= Beginning of Section =
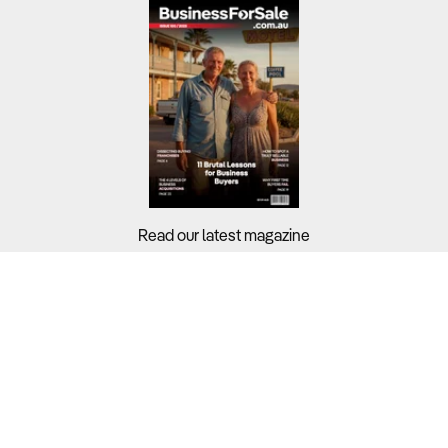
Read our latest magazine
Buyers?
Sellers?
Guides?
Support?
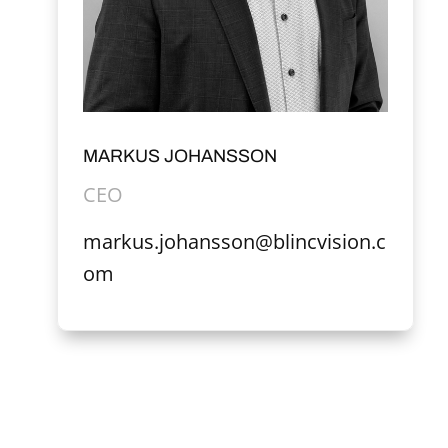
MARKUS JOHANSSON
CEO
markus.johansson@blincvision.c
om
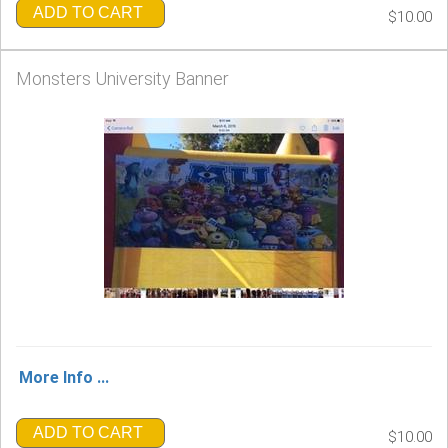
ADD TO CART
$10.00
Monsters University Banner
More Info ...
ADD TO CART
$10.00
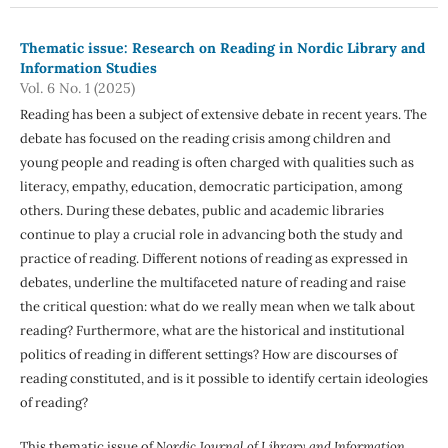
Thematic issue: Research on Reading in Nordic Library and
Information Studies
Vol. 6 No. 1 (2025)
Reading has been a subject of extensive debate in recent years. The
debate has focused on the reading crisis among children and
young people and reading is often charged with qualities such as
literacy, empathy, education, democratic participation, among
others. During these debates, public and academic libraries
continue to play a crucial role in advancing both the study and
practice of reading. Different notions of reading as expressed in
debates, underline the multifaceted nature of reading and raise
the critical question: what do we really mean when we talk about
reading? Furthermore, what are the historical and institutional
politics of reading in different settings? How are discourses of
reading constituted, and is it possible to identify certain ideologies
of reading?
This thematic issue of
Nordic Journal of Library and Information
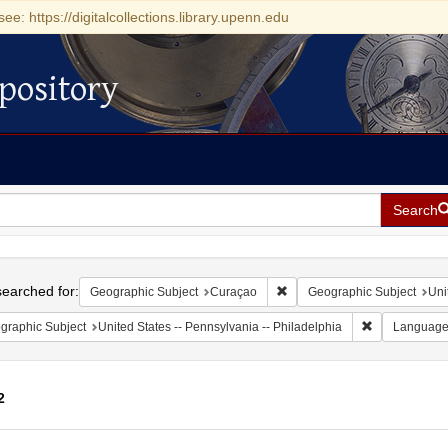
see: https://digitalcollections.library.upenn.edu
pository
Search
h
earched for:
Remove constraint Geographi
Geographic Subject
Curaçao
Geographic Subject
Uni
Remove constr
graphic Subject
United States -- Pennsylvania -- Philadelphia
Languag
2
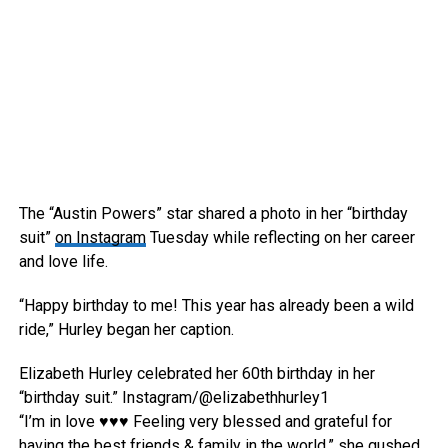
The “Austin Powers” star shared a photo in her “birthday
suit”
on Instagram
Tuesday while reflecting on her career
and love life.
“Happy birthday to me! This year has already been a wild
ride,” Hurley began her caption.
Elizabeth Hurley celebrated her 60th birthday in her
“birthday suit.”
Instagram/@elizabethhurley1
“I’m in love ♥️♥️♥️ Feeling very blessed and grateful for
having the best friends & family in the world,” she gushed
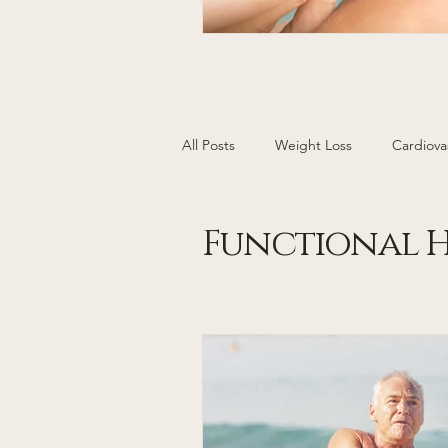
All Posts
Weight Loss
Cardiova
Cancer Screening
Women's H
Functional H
= End of Section =
= Beginning of Section =
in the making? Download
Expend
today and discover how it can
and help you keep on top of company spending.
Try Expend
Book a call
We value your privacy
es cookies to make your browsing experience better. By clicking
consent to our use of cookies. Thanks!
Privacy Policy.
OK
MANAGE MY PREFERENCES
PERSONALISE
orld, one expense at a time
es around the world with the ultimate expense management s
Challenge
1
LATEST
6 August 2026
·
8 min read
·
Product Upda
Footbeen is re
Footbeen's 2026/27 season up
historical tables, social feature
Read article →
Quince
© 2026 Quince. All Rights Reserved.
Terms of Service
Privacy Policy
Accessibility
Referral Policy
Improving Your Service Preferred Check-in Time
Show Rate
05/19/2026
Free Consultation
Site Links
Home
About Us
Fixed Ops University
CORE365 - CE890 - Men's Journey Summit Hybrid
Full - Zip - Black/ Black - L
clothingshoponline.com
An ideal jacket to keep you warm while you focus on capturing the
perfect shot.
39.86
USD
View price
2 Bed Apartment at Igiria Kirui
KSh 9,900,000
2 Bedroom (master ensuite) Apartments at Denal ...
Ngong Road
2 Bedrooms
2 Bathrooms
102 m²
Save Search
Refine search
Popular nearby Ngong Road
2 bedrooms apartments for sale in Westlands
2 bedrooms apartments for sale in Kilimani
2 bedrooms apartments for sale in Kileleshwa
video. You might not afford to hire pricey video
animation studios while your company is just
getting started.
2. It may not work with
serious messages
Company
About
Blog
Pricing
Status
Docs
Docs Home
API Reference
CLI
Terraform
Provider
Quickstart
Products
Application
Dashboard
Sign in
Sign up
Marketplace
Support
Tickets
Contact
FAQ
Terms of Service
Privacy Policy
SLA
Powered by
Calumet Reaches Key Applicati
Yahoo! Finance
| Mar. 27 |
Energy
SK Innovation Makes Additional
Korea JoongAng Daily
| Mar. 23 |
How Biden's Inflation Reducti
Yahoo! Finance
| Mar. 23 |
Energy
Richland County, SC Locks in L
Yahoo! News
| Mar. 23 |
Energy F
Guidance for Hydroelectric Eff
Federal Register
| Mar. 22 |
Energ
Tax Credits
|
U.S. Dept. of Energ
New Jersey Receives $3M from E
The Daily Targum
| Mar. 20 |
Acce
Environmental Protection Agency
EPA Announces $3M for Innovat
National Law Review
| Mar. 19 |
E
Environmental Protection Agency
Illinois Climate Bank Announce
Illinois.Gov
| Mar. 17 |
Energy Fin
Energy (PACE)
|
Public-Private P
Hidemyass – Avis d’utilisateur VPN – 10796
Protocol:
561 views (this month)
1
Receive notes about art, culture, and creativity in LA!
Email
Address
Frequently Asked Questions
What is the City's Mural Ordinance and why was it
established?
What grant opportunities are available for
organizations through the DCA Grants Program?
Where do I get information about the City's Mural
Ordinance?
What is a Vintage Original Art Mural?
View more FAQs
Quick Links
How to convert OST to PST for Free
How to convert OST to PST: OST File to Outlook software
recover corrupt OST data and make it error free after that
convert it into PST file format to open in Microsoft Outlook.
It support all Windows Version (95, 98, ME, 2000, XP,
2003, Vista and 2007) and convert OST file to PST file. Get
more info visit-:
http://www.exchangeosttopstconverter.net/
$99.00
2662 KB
= End of Section =
▶ _What the task requires_
Look back over the records above. Reproduce exactly everything from the line with "politics of reading" down to the line with "and grateful for", inclusive, and leave the pictures out.

▶ _Solution below_
politics of reading in different settings? How are discourses of
reading constituted, and is it possible to identify certain ideologies
of reading?
This thematic issue of
Nordic Journal of Library and Information
see: https://digitalcollections.library.upenn.edu
pository
Search
h
earched for:
Remove constraint Geographi
Geographic Subject
Curaçao
Geographic Subject
Uni
Remove constr
graphic Subject
United States -- Pennsylvania -- Philadelphia
Languag
2
The “Austin Powers” star shared a photo in her “birthday
suit”
on Instagram
Tuesday while reflecting on her career
and love life.
“Happy birthday to me! This year has already been a wild
ride,” Hurley began her caption.
Elizabeth Hurley celebrated her 60th birthday in her
“birthday suit.”
Instagram/@elizabethhurley1
“I’m in love ♥️♥️♥️ Feeling very blessed and grateful for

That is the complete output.